On Sunday, President Obama and members of the U.S. Congress agreed to cut at least $2.4 trillion from federal spending over the next 10 years, some of which will come from programs that benefit retired Americans.

For this reason, a vigorous conversation on the necessity (or not) of reducing funding to programs that affect retirement age, pension allowances and other provisions for the elderly is urgently needed. Teresa Ghilarducci, an economic policy analyst at the New School for Social Research in New York City, makes a serious contribution to that discussion below, arguing that policies governing retirement age and pension allowances that have functioned effectively since the end of World War II are not the fundamental cause of our inability to pay for other social services.

The table comparing the ratios of young to old people, retirement lengths and pension and education spending of major Western nations that appears at the end of the article is especially informative. –ARK


Raising retirement ages is not a good policy and support for it is based on two wrong assumptions: one, that people can and should work longer and, that two, society cannot afford to pay for retirement because pensions and health care spending for the elderly take too many resources away from younger people.

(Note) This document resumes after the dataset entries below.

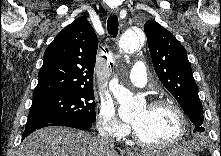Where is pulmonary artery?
Here are the masks:
<instances>
[{
  "label": "pulmonary artery",
  "instance_id": "1",
  "mask_svg": "<svg viewBox=\"0 0 221 156\" xmlns=\"http://www.w3.org/2000/svg\"><path fill=\"white\" fill-rule=\"evenodd\" d=\"M128 79L135 86L144 87L146 85L147 73L143 62L138 61L135 63L128 75Z\"/></svg>",
  "mask_w": 221,
  "mask_h": 156
}]
</instances>
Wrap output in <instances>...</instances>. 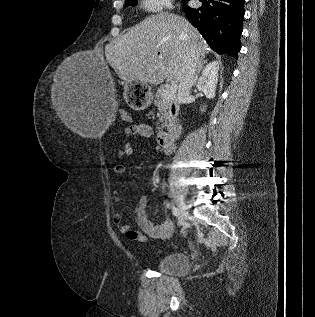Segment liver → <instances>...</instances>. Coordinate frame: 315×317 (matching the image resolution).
<instances>
[{"label": "liver", "instance_id": "liver-1", "mask_svg": "<svg viewBox=\"0 0 315 317\" xmlns=\"http://www.w3.org/2000/svg\"><path fill=\"white\" fill-rule=\"evenodd\" d=\"M209 47L200 33L185 18L160 13L148 16L131 28L115 45L105 49L107 62L126 83L140 81L160 84L178 81L191 55L204 56ZM67 60L62 66L69 65ZM62 121L73 132L82 127L59 111Z\"/></svg>", "mask_w": 315, "mask_h": 317}]
</instances>
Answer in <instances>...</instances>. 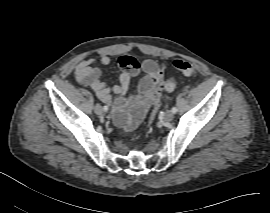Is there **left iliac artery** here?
Returning <instances> with one entry per match:
<instances>
[{"instance_id": "left-iliac-artery-1", "label": "left iliac artery", "mask_w": 270, "mask_h": 213, "mask_svg": "<svg viewBox=\"0 0 270 213\" xmlns=\"http://www.w3.org/2000/svg\"><path fill=\"white\" fill-rule=\"evenodd\" d=\"M171 111L175 114L178 111V109L176 107H172Z\"/></svg>"}]
</instances>
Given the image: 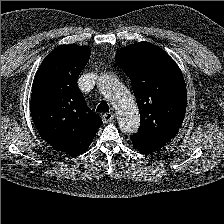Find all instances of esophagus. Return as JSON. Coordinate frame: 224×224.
<instances>
[{
	"mask_svg": "<svg viewBox=\"0 0 224 224\" xmlns=\"http://www.w3.org/2000/svg\"><path fill=\"white\" fill-rule=\"evenodd\" d=\"M115 115L112 112L105 113L102 115V120L104 123L111 122L114 119Z\"/></svg>",
	"mask_w": 224,
	"mask_h": 224,
	"instance_id": "1",
	"label": "esophagus"
}]
</instances>
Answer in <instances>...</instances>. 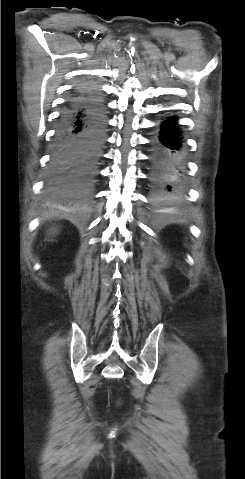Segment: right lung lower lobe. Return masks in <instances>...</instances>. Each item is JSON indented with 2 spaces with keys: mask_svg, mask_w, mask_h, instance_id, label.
Wrapping results in <instances>:
<instances>
[{
  "mask_svg": "<svg viewBox=\"0 0 245 479\" xmlns=\"http://www.w3.org/2000/svg\"><path fill=\"white\" fill-rule=\"evenodd\" d=\"M87 88L80 85L61 112L45 184L48 195L78 207L91 197L107 123L104 101L84 97Z\"/></svg>",
  "mask_w": 245,
  "mask_h": 479,
  "instance_id": "obj_1",
  "label": "right lung lower lobe"
}]
</instances>
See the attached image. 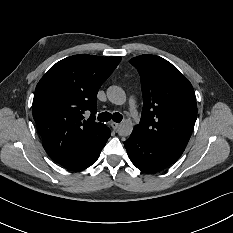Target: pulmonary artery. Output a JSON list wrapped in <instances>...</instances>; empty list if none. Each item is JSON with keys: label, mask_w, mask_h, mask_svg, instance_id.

Pensions do not limit resources for younger people. A survey of 58 nations shows that government spending on programs for the elderly does not reduce public spending for younger people. The most important determinants of government spending on education and youth health programs are whether or not political forces are allied with the vulnerable members of a population, for example the elderly, young families, and children. When such a political alliance is in place public spending on social insurance increases: my statistical analysis shows that a 10% increase in … education spending (as a percent of GDP) is correlated with a 7.3% increase in spending on pensions.

… The repositioning of retirement as a luxury and no longer affordable depends, in part, on the wrong belief that pension spending takes resources away from other deserving people. There is also the wrong conviction which is more positive that supporting retirement is not as necessary as it once was because the current and future elderly are different: they want to work longer and they are healthier.